JUNE 13, 2002
The end of Kirch...
The commercial rights of Formula 1 have been a mess since Bernie Ecclestone started selling them off in the autumn of 1999. The initial deal was 12.5% for $325m to the German-owned merchant bank Morgan Grenfell Private Equity. This organization had an option to buy another 37.5% of the firm but failed to hit its deadline and so Ecclestone sold those shares to a San Francisco investment company called Hellman & Friedman for $725.5m.
Hellman & Friedman and MGPE then combined their shareholdings and formed a company called Speed Investment and sold this firm to German media company EM.TV in a deal which was worth $712.5m in cash and 10m EM.TV shares which were then valued at around $88 each. In addition EM.TV agreed to an option with Ecclestone to buy another 25% of the business.
At the same time a deal was struck for SLEC to pay $360m to the FIA for a 100-year lease on the commercial rights of the sport. This money ended up as the basis of the new FIA Foundation.

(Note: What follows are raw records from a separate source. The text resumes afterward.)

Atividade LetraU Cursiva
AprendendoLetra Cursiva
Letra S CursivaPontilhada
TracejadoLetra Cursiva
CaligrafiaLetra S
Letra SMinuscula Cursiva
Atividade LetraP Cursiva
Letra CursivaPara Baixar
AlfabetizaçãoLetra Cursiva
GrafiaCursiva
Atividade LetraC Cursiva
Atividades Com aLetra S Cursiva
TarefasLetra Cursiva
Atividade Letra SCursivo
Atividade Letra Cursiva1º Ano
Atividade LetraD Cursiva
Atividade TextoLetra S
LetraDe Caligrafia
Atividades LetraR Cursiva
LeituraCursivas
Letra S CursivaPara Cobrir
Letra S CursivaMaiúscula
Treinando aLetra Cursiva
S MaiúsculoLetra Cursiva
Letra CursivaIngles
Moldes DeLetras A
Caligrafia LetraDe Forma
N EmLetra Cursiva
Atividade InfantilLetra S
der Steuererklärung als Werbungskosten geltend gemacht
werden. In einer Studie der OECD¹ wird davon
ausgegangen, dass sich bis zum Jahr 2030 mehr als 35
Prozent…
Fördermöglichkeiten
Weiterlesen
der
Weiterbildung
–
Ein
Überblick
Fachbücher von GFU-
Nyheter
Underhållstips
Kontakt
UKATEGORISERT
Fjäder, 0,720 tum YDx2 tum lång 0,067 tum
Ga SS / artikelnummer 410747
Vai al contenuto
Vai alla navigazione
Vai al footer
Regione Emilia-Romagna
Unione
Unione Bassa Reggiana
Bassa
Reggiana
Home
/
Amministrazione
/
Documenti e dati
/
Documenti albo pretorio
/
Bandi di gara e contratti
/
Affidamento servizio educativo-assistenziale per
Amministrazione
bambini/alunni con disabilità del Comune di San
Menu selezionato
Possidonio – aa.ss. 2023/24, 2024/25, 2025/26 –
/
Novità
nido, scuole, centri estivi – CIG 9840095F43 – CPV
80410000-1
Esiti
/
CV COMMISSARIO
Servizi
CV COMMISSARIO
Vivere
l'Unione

A few months after it bought Speed Investment the EM.TV share price dived amid uncertainty about the future of the company. MGPE lost hundreds of millions of dollars on the deal while Hellman & Friedman was wise enough to off-load its EM.TV shares before that business hit trouble.
In an effort to stave off disaster EM.TV agreed to sell 49% of Speed Investments (36.75% of SLEC) to Kirch Beteiligung for $586m. EM.TV boss Thomas Haffa and Leo Kirch then took up the option to buy the additional 25% of SLEC and paid $987.5m to the Bambino Trust, another Ecclestone Family trust.
Kirch later acquired the remainder of the Speed Investment shares as part of an asset swap with EM.TV. The money for the Kirch purchases was borrowed from three banks: the Bayerische Landesbank, JP Morgan and Lehman Brothers and gave Kirch what amounted to 75% of the business (although he failed to pay for all of the purchases and so EM.TV remains in control of 16.75% of the shares, although these are committed to Kirch).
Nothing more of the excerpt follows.